The study, published in the New England Journal of Medicine on June 9, was a phase 2, randomized, placebo-controlled, double-blind trial of 76 patients who were 18 years old or younger. The patients did not have diabetes, but were genetically susceptible to the condition and had other high-risk features. Patients can live with the condition for years without showing symptoms.
Patients were randomly assigned to a single 14-day course of teplizumab or placebo.

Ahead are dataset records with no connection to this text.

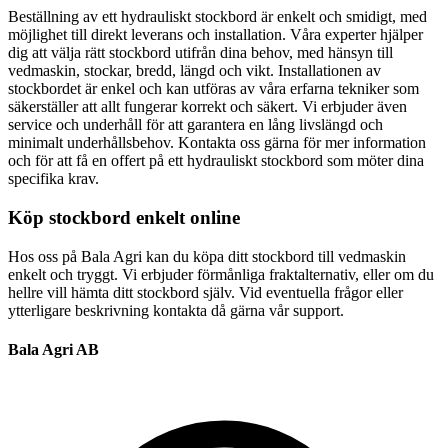
Beställning av ett hydrauliskt stockbord är enkelt och smidigt, med
möjlighet till direkt leverans och installation. Våra experter hjälper
dig att välja rätt stockbord utifrån dina behov, med hänsyn till
vedmaskin, stockar, bredd, längd och vikt. Installationen av
stockbordet är enkel och kan utföras av våra erfarna tekniker som
säkerställer att allt fungerar korrekt och säkert. Vi erbjuder även
service och underhåll för att garantera en lång livslängd och
minimalt underhållsbehov. Kontakta oss gärna för mer information
och för att få en offert på ett hydrauliskt stockbord som möter dina
specifika krav.
Köp stockbord enkelt online
Hos oss på Bala Agri kan du köpa ditt stockbord till vedmaskin
enkelt och tryggt. Vi erbjuder förmånliga fraktalternativ, eller om du
hellre vill hämta ditt stockbord själv. Vid eventuella frågor eller
ytterligare beskrivning kontakta då gärna vår support.
Bala Agri AB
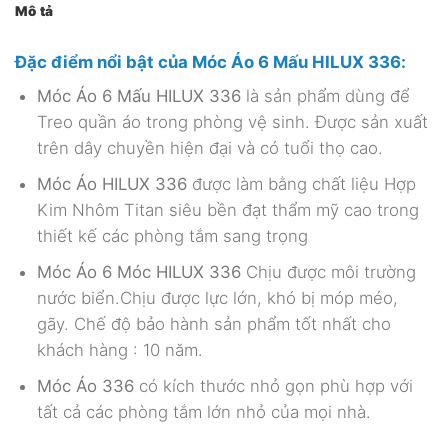
Mô tả
Đặc điểm nổi bật của
Móc Áo 6 Mấu HILUX 336
:
Móc Áo 6 Mấu HILUX 336
là sản phẩm dùng để
Treo quần áo trong phòng vệ sinh. Được sản xuất
trên dây chuyền hiện đại và có tuổi thọ cao.
Móc Áo HILUX 336
được làm bằng chất liệu Hợp
Kim Nhôm Titan siêu bền đạt thẩm mỹ cao trong
thiết kế các phòng tắm sang trọng
Móc Áo 6 Móc HILUX 336
Chịu được môi trường
nước biển.Chịu được lực lớn, khó bị móp méo,
gãy. Chế độ bảo hành sản phẩm tốt nhất cho
khách hàng : 10 năm.
Móc Áo 336
có kích thước nhỏ gọn phù hợp với
tất cả các phòng tắm lớn nhỏ của mọi nhà.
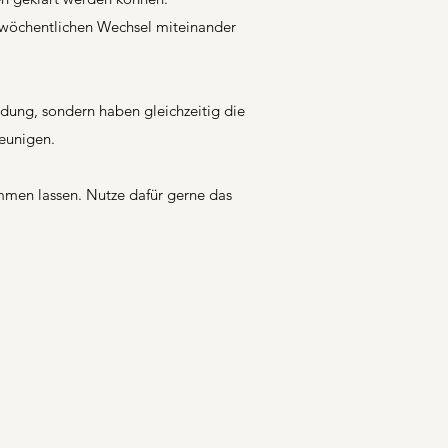
 wöchentlichen Wechsel miteinander
dung, sondern haben gleichzeitig die
eunigen.
mmen lassen. Nutze dafür gerne das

In this trial, 44 patients (half of whom were siblings of patients with type 1 diabetes) were randomly assigned to teplizumab for a 14-day course and 32 received a placebo. The 76 participants––nearly three-quarters of whom were under 18 years old––were given oral glucose-tolerance tests three and six months after infusions, and then every six months, to test for T1D.
Follow-ups were conducted at six-month intervals through four years. By the end of the trial, 57 percent of those assigned to teplizumab were T1D-free, versus 28 percent of those on placebo.

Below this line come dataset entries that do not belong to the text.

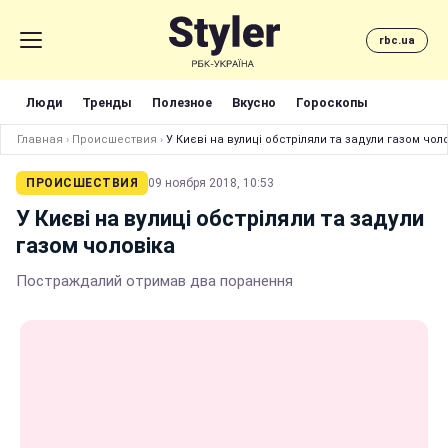
rbc.ua
Люди
Тренды
Полезное
Вкусно
Гороскопы
Главная
›
Происшествия
›
У Києві на вулиці обстріляли та задули газом чол
ПРОИСШЕСТВИЯ
09 ноября 2018, 10:53
У Києві на вулиці обстріляли та задули
газом чоловіка
Постраждалий отримав два поранення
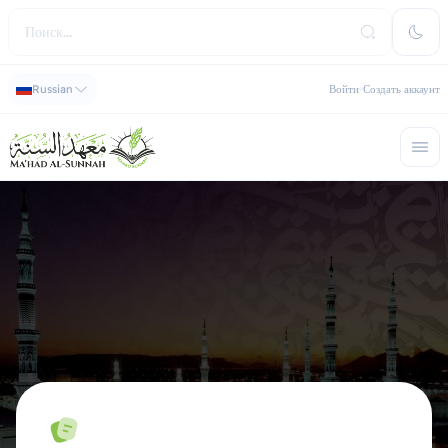
Russian
Войти
Создать аккаунт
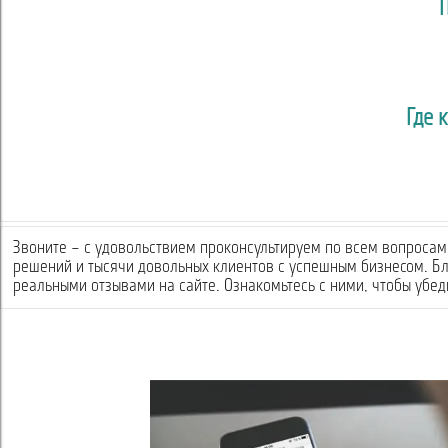
Где 
Звоните – с удовольствием проконсультируем по всем вопросам 
решений и тысячи довольных клиентов с успешным бизнесом. Б
реальными отзывами на сайте. Ознакомьтесь с ними, чтобы убеди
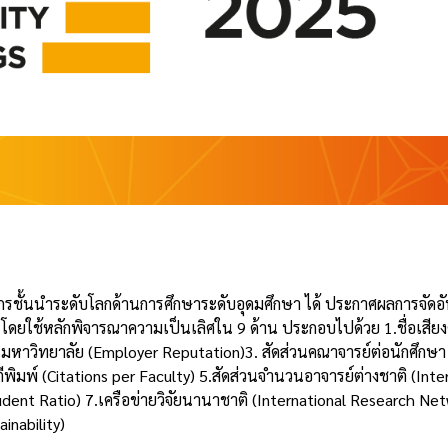
e
์กรชั้นนำระดับโลกด้านการศึกษาระดับอุดมศึกษา ได้ ประกาศผลการจัดอั
โดยใช้หลักพิจารณาความเป็นเลิศใน 9 ด้าน ประกอบไปด้วย 1.ชื่อเสียง
มหาวิทยาลัย (Employer Reputation)3. สัดส่วนคณาจารย์ต่อนักศึกษา
ีพิมพ์ (Citations per Faculty) 5.สัดส่วนจำนวนอาจารย์ต่างชาติ (Inte
udent Ratio) 7.เครือข่ายวิจัยนานาชาติ (International Research Net
inability)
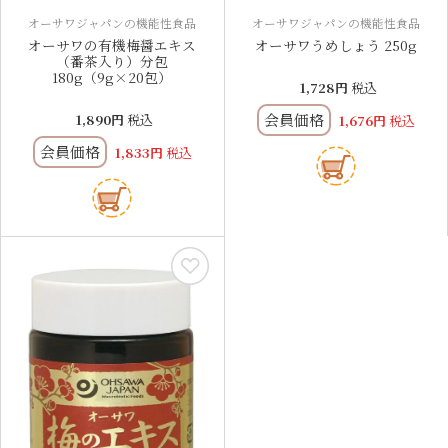
オーサワジャパンの機能性食品
オーサワジャパンの機能性食品
オーサワの有機梅醤エキス
オーサワうめしょう 250g
（番茶入り）分包
180g（9g×20包）
1,728
税込
会員価格
1,890
税込
1,676
税込
会員価格
1,833
税込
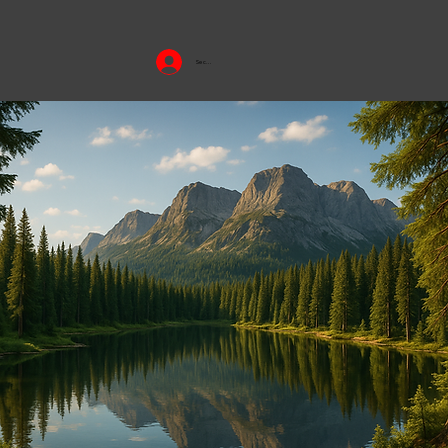
Se connecter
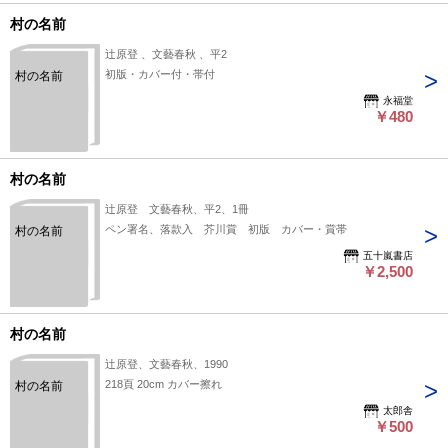
上、状態の簡易な区分けは適切ではない（不可能な）為、状態
村の名前
欄の「中古品（並）」という表現は考慮にいれないで下さい。
痛みなどの瑕疵につきましては、解説欄等をご参考にして下さ
辻原登 、文藝春秋 、平2
い。状態表記の無いものは特に問題なく良好とお考え下さ
初版・カバー付・帯付
村の名前
い。:
永福堂
￥480
村の名前
辻原登 文藝春秋、平2、1冊
ペン署名、落款入 芥川賞 初版 カバー・賞帯
村の名前
五十嵐書店
￥2,500
村の名前
辻原登、文藝春秋、1990
218頁 20cm カバー擦れ
村の名前
太郎舎
￥500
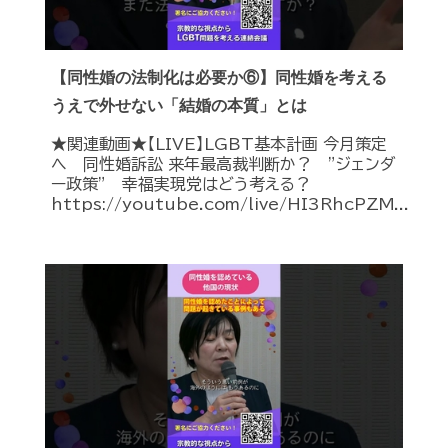
【同性婚の法制化は必要か⑥】同性婚を考える
うえで外せない「結婚の本質」とは
★関連動画★【LIVE】LGBT基本計画 今月策定
へ 同性婚訴訟 来年最高裁判断か？ ”ジェンダ
ー政策” 幸福実現党はどう考える？
https://youtube.com/live/HI3RhcPZM...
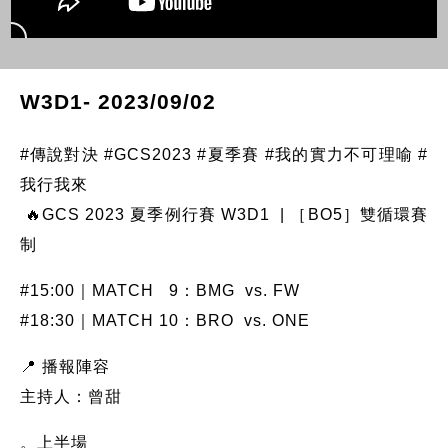
W3D1- 2023/09/02
#傳說對決 #GCS2023 #夏季賽 #我的實力不可理喻 #
我行我來
🔥GCS 2023 夏季例行賽 W3D1 | ［BO5］雙循環賽
制
#15:00｜MATCH 9：BMG vs. FW
#18:30｜MATCH 10：BRO vs. ONE
📍 播報陣容
主持人：曾甜
。上半場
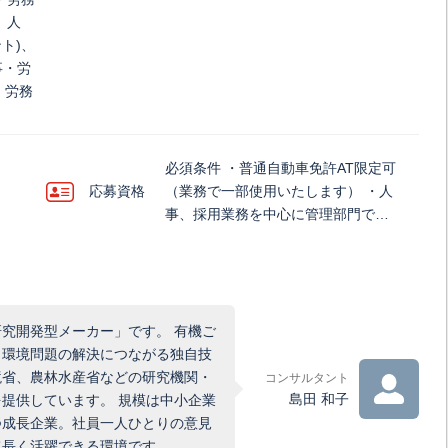
、人
ト)、
事・労
・労務
必須条件 ・普通自動車免許AT限定可
応募資格
（業務で一部使用いたします） ・人
事、採用業務を中心に管理部門で…
究開発型メーカー」です。 有機ご
、環境問題の解決につながる独自技
境省、農林水産省などの研究機関・
コンサルタント
島田 和子
提供しています。 規模は中小企業
つ成長企業。社員一人ひとりの意見
て長く活躍できる環境です。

The findings were as follows:
• Median time to the diagnosis of type 1 diabetes was 48.4 months in the teplizumab group and 24.4 months in the placebo group.
• 19 (43%) of the patients who received teplizumab were diagnosed with type 1 diabetes compared to 23 (72%) in the placebo group.
• The median delay in the diagnosis of diabetes was 2 years.
The onset of diabetes was also different between the two groups––for the placebo group, it took an average of 24.2 months until T1D was diagnosed, while for the teplizumab group, it took an average of 48.4 months to receive a diagnosis. Study authors say that the first year of taking teplizumab showed the strongest results: “...diabetes was diagnosed in only 3 of 44 participants (7%) in the teplizumab group, in contrast to 14 of 32 participants (44%) in the placebo group.”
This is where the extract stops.